I need the number of lines in the data that include "Match"; reply with that number alone.
*** GIVEN DATA ***
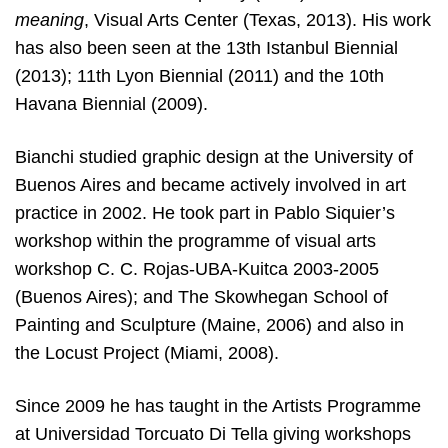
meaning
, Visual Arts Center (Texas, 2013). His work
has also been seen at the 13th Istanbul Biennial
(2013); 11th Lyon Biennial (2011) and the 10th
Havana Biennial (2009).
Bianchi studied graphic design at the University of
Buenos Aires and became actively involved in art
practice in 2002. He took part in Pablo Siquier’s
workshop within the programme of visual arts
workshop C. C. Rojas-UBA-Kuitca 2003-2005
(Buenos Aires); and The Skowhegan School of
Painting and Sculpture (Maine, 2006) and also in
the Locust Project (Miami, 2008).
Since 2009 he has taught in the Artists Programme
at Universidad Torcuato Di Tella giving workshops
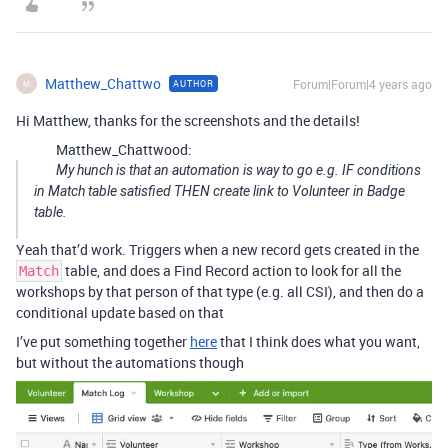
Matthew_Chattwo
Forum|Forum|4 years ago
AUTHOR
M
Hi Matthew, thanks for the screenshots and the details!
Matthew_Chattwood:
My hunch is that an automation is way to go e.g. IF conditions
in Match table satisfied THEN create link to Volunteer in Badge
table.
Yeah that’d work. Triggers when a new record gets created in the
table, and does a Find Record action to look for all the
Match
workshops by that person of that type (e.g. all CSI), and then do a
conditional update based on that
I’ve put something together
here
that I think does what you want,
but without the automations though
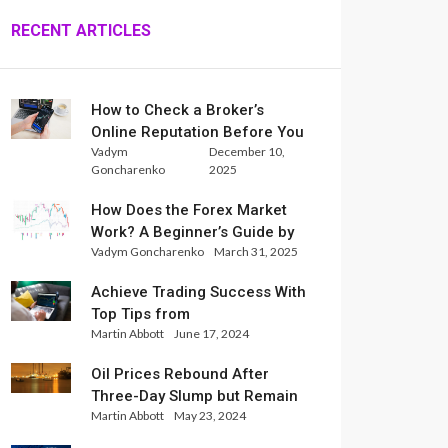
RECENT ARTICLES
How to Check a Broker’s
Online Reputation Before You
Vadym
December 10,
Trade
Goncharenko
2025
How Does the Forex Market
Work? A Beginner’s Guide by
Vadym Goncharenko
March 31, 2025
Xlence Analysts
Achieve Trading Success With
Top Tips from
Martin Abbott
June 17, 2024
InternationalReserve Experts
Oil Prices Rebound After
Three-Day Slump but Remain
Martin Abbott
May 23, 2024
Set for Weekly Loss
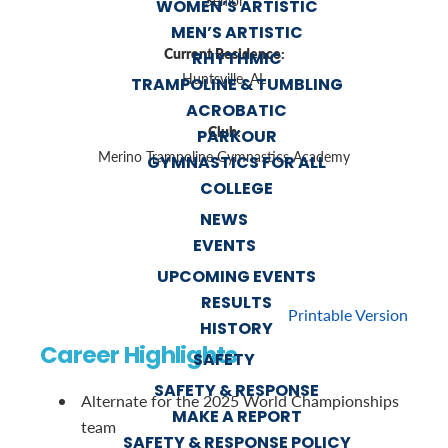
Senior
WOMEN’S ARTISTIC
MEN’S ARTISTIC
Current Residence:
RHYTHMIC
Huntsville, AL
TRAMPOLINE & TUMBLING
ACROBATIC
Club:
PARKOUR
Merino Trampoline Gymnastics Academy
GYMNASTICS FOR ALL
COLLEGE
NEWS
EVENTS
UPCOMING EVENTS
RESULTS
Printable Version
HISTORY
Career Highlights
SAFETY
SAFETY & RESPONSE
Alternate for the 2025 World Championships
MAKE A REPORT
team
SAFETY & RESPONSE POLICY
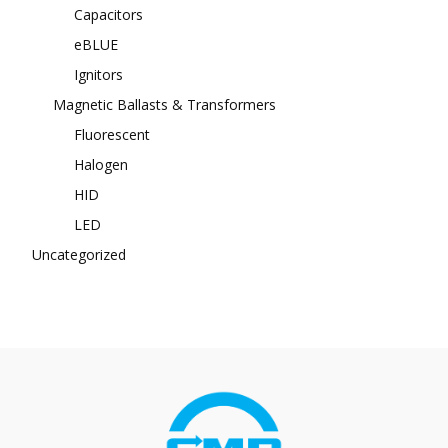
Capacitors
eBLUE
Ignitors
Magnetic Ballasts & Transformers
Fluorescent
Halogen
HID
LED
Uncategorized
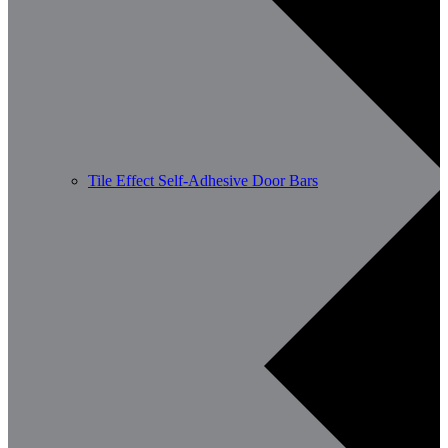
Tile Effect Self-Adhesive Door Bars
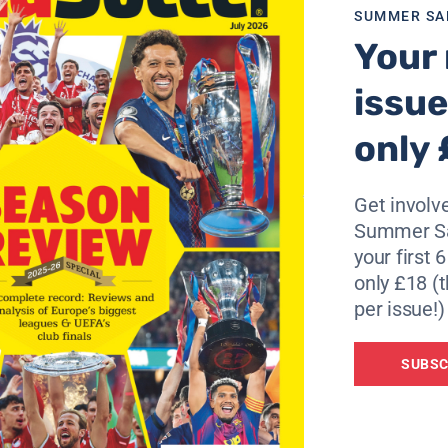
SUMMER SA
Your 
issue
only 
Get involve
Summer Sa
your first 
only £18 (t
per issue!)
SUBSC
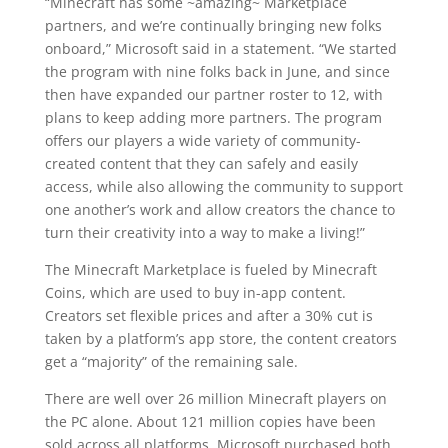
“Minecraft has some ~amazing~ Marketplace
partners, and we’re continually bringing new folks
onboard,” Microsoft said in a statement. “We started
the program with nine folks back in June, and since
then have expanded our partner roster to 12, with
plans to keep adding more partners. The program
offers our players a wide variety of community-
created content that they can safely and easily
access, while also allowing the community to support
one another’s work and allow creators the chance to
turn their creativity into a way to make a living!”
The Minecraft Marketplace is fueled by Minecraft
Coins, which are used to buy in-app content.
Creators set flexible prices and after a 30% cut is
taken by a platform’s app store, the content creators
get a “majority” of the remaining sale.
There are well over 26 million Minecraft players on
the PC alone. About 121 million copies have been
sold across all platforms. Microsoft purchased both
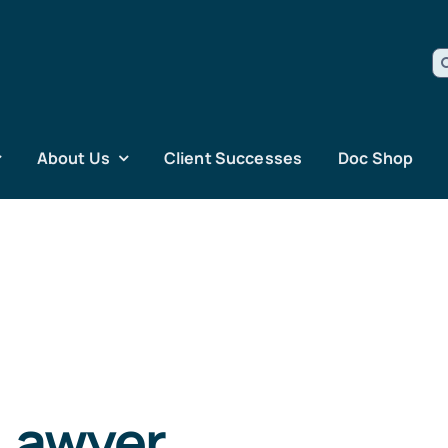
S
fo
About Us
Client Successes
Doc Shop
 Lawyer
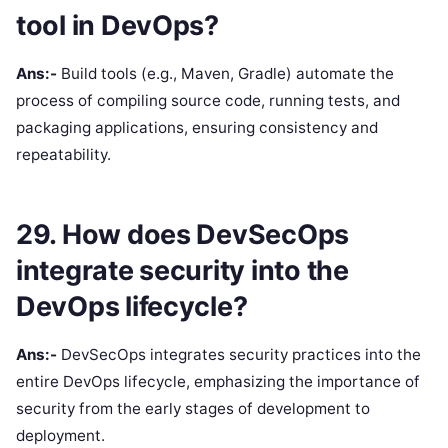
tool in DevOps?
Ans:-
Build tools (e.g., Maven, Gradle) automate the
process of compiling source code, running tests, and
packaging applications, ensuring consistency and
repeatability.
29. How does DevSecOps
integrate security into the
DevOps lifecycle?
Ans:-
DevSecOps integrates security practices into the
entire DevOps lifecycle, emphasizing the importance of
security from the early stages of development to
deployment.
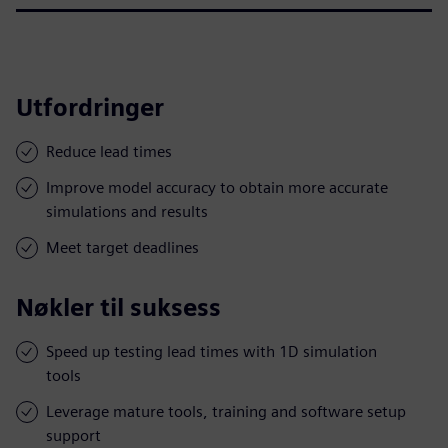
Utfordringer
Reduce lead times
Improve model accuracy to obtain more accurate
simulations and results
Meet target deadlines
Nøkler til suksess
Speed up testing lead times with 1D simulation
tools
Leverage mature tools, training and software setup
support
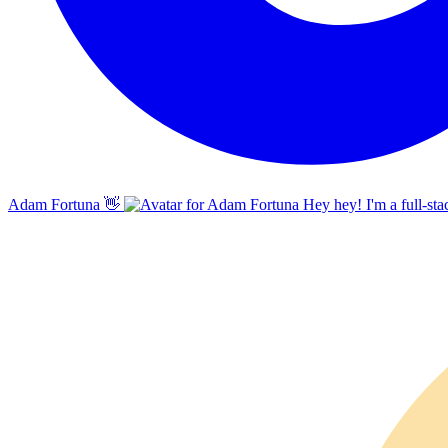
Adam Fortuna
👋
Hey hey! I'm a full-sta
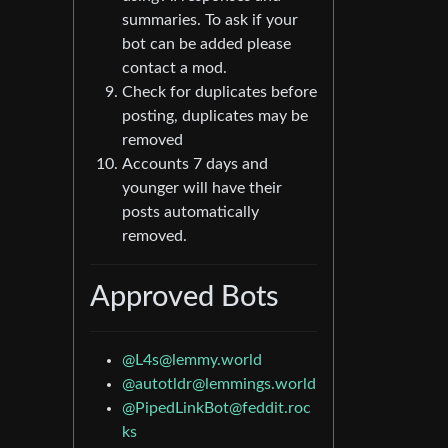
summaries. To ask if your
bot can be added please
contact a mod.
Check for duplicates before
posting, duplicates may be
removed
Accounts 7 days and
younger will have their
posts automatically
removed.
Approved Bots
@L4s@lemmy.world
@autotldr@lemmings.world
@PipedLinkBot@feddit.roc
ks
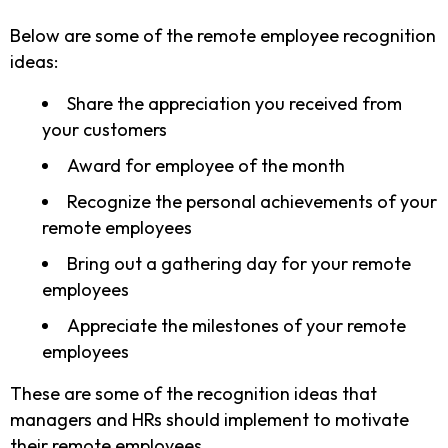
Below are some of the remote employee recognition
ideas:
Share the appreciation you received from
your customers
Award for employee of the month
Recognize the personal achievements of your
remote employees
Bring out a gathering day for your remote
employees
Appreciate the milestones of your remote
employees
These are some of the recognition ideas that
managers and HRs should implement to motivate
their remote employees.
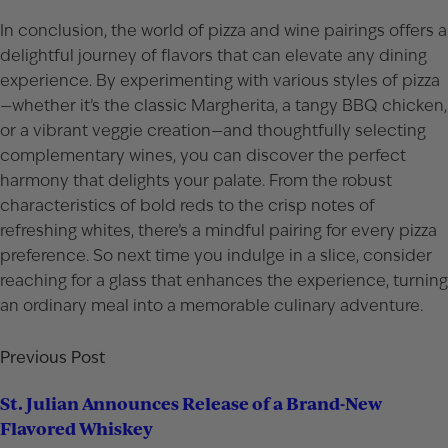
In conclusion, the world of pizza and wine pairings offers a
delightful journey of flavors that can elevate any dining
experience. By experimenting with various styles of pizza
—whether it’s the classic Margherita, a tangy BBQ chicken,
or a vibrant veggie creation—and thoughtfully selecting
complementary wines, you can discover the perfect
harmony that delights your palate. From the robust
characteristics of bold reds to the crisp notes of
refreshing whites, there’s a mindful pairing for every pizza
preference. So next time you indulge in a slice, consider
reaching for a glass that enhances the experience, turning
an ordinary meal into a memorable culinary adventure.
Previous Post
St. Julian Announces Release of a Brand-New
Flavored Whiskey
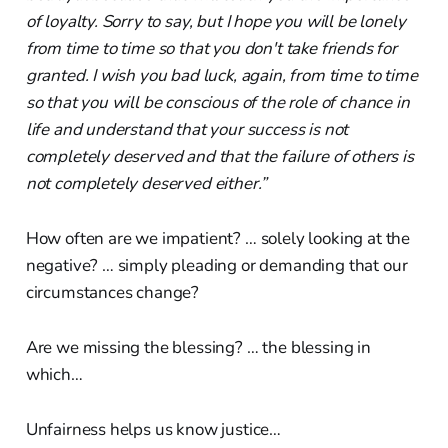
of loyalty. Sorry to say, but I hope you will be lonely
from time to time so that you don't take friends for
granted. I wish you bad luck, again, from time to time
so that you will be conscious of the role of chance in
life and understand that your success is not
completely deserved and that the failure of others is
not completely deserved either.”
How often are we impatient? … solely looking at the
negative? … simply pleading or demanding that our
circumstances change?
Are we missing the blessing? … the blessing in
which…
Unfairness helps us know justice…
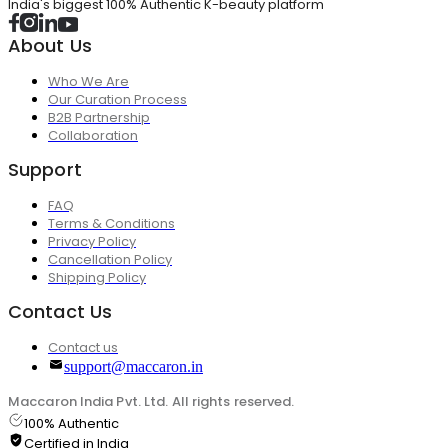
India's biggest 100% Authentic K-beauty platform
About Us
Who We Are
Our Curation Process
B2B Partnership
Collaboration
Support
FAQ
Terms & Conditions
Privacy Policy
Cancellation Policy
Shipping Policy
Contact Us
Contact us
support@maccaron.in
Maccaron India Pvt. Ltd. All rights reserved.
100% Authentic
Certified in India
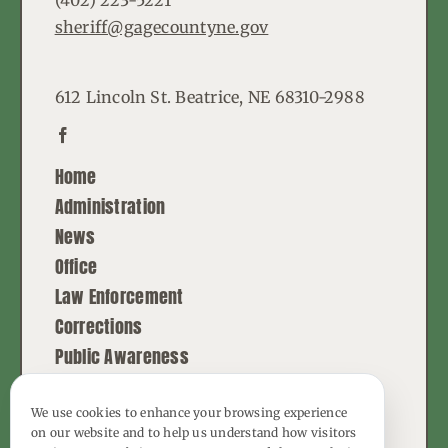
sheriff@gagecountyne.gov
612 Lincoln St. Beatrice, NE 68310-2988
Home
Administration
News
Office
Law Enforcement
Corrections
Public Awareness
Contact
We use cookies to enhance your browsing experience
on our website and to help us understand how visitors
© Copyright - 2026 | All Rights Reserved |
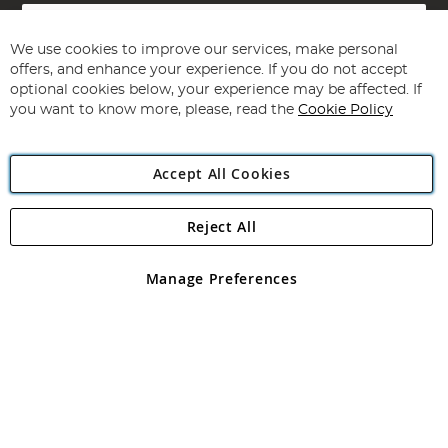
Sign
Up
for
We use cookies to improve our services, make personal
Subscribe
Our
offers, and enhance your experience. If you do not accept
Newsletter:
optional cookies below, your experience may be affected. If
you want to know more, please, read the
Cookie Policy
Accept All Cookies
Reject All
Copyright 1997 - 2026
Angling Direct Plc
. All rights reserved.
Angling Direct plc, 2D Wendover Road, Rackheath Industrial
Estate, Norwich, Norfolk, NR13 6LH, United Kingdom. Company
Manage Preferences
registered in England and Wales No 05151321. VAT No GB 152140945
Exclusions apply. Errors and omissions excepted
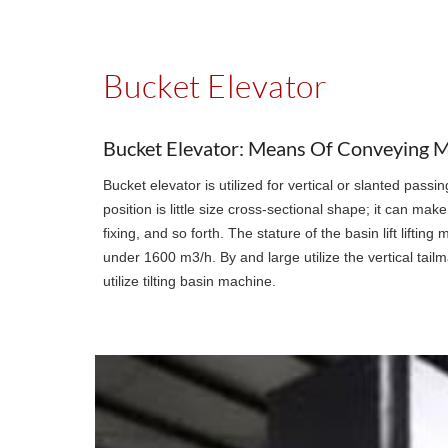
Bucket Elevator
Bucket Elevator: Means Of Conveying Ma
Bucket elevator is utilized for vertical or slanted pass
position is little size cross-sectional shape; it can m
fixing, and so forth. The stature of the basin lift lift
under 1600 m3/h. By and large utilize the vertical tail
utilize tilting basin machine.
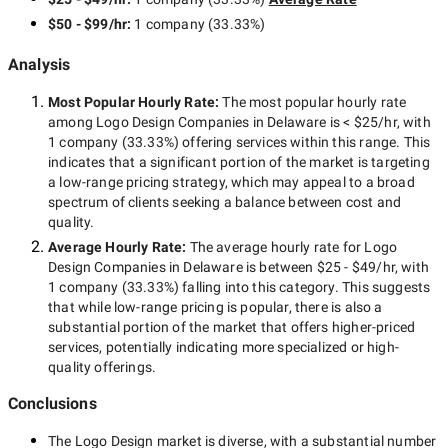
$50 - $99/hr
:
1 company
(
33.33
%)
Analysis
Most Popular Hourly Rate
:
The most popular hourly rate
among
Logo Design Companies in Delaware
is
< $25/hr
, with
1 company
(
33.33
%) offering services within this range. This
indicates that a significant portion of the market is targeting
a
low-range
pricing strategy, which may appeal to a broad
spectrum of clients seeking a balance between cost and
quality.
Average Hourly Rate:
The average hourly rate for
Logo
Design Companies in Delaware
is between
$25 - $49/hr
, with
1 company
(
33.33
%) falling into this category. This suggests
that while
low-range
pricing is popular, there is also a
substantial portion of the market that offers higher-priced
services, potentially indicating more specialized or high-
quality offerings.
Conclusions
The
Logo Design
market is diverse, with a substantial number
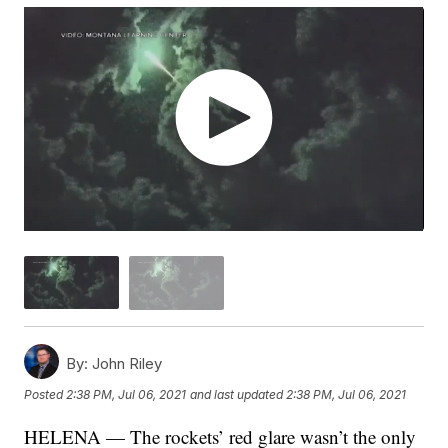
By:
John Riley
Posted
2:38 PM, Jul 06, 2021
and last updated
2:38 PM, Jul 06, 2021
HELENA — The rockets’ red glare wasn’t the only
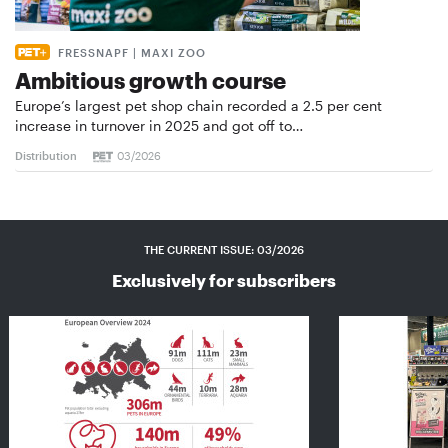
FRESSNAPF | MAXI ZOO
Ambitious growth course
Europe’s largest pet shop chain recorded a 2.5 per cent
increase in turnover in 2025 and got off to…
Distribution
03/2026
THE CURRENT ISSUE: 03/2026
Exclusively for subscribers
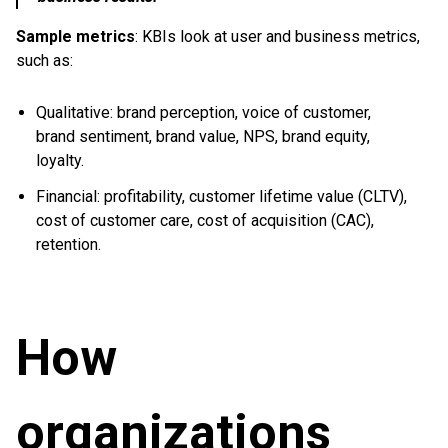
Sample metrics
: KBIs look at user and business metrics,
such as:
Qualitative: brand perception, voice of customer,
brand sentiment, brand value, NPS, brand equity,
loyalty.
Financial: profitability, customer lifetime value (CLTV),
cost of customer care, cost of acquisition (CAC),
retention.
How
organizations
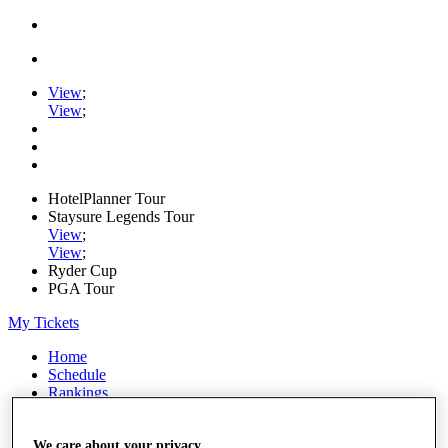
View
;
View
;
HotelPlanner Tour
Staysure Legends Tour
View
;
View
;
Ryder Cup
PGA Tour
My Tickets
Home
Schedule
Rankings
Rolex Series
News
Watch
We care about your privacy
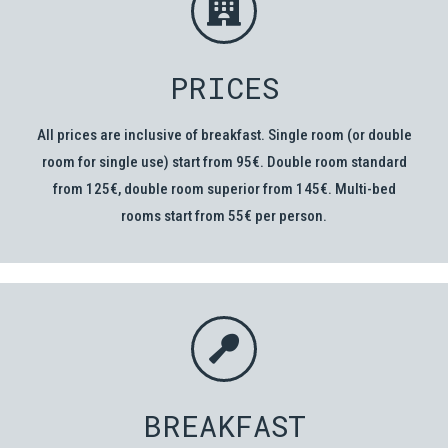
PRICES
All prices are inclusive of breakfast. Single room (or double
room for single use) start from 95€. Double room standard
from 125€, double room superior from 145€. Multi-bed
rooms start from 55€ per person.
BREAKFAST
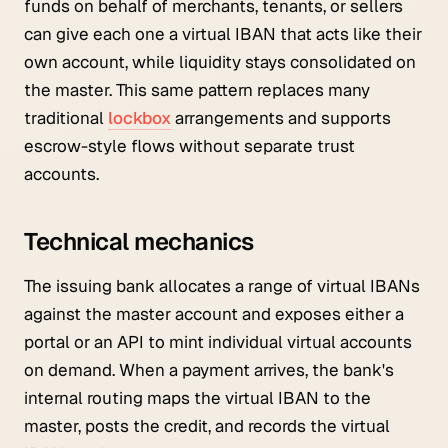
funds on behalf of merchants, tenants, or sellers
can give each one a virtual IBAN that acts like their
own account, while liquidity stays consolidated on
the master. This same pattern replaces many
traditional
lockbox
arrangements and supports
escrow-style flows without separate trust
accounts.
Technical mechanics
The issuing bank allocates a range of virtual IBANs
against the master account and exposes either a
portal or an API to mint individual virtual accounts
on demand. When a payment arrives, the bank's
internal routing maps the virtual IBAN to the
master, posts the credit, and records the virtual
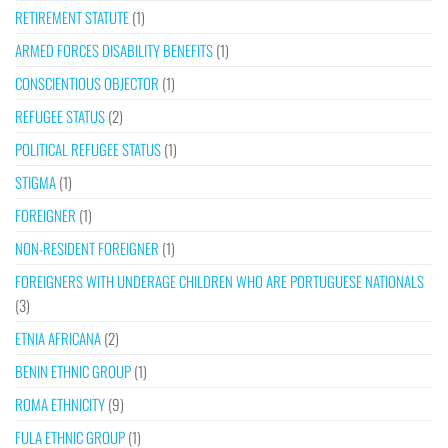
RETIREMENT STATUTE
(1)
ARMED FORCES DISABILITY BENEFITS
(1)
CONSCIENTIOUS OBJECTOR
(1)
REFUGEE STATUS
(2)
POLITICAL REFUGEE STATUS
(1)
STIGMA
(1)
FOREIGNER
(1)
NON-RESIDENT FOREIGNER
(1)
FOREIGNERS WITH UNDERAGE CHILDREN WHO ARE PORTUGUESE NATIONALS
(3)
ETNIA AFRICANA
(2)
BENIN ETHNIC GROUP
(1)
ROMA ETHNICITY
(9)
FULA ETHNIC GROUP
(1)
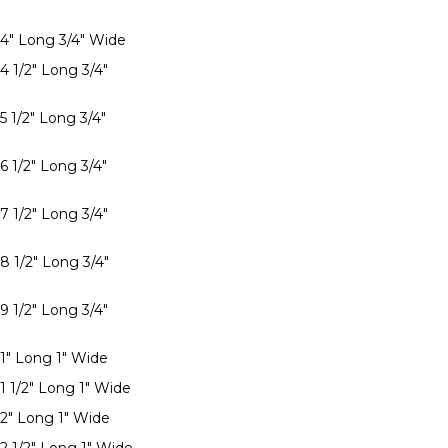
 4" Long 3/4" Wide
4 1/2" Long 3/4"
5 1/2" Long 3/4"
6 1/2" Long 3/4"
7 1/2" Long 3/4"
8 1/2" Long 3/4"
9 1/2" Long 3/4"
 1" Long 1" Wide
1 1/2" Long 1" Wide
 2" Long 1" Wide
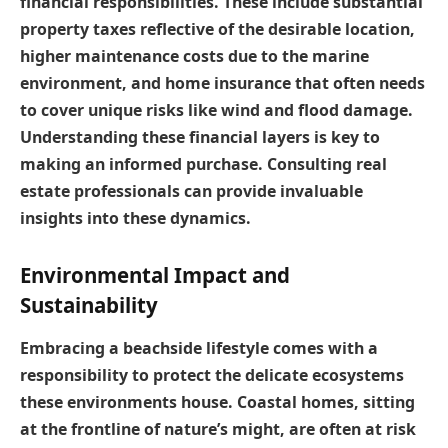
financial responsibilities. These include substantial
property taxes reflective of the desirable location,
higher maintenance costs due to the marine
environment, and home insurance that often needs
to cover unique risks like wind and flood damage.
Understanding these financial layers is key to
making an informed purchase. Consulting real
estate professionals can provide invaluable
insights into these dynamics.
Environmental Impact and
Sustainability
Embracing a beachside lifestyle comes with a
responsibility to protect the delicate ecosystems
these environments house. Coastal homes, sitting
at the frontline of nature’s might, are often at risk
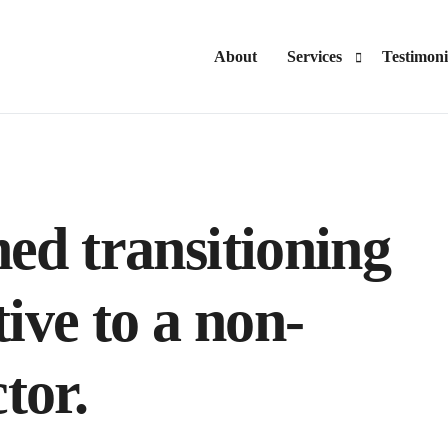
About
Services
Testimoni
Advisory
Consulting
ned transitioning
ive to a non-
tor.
*** End of GIVEN DATA ***
* **COMPLETED TASK**
2